Why limit your blog posts, audio or video to just one website? Creating good quality well structured content (text, audio, video, etc) is a long process. Most content management systems make it hard to reuse content from one website to another. Many of us want the freedom to intelligently reuse content on multiple websites, or e-books, but are prevented from doing so by the CMS. What would "content freedom," similar to "software freedom," or the ability to freely reuse and repurpose content, look like?
Usually we build websites using content management systems. We enter content (text, pictures, video, etc) into the system, and and the CMS generates web pages for us. This is a big step forward from the old days of Dreamweaver, Front Page, or even /bin/vi
. Content management systems (CMS's) let us focus on the content while the CMS takes care of page styling, navigational aids, and more. But, what if we want to reuse our content in multiple formats or publishing venues? In some cases CMS's hinder reuse.
There's a similar principle in software development, where the free or open source software model counters the traditional closed source, proprietary, software model. FOSS-compatible (free/open source software) projects guarantee us certain freedoms of downloading, building, and modifying software. Maybe a similar model of content freedom could be defined for content creation and reuse? This would guarantee the ability to freely reuse or repurpose the content we have entered into a content management system.
To start the discussion, let's consider three general classifications for CMS's:
- Commercial/closed: Systems which handle hosting the website, storing content, formatting content for display on a website, and much more. Examples include Medium, Substack, Blogger, Wix, Weebly, Wikidot, etc. These give you the freedom of simply editing content, and the service provider takes care of the rest. The cost of your website being under the control of a 3rd party.
- Open source database-based: Systems built on open source code, allowing you to host the website on any compatible web hosting provider. The content is stored in a database. Usually, web pages are dynamically built on every page view, though there may be caching of prebuilt pages. Examples include Drupal, and Wordpress. These give the freedom of being in control of hosting the website, and control over your domain name. The cost that your content is stored in a database limiting the flexibility in reusing the content elsewhere.
- Open source static website generators: Systems built on open source code, allowing you to host the website anywhere. Content is stored as files in the filesystem, and a build process generates HTML/CSS/JavaScript for deployment to a simple web server, Amazon S3, Github Pages, etc. Examples include Hugo, Jekyll, jocms, Eleventy, AkashaCMS, etc. These give the freedom of being in control of hosting the website, and control over your domain name, and the ability to easily reuse content in any way you like, since it is just files in the file system..

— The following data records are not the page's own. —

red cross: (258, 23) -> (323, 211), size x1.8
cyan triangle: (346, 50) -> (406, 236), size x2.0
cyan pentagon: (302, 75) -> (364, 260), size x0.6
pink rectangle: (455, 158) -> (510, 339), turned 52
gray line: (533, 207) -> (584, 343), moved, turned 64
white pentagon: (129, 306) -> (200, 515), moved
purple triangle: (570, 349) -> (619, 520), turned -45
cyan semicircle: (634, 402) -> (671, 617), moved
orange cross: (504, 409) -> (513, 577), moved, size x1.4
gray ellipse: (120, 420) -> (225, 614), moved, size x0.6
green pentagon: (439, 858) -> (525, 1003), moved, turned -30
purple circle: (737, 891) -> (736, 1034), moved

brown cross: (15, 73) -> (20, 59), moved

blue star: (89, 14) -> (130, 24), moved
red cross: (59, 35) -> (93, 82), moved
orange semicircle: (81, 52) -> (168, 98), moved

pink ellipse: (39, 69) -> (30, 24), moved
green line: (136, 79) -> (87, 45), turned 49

These systems offer various levels of service, features, utility, openness, and content reuse. We get the most freedom to reuse data or content with files stored in a filesystem. Publishing that content to a website requires formatting tools to generate web pages, which is one purpose of content management systems.
I have used different versions of all three of those categories. While it is convenient to publish using Blogger or Medium, I'm giving them a lot of control over my content, while being hampered from reusing that content elsewhere. I've used both Drupal and Wordpress extensively, both of which make it hard to export or otherwise reuse the content you enter into the CMS. I have implemented a static website generator platform, AkashaCMS, where websites are rendered from files stored on the filesystem. I created AkashaCMS after growing disillusioned over other approaches to publishing websites.
One issue that weighed on my mind is - how to get the content out of the CMS? It's your content, and you should be able to do whatever you want with it. In some cases I want to publish e-Books from content posted to my websites. But, some of these systems make it incredibly difficult to export the data in any form.
There's a thing said about products like cell phones, that if you can't fix the thing do you really own it? Think of how to apply this idea to publishing websites with CMS's. Some CMS's limit your freedom to reuse your content. In that case, do you truly own the content? You created that content, but what if it's hard or impossible to reuse/repurpose the content? Does the CMS maker prevent you from being in the drivers seat of your content?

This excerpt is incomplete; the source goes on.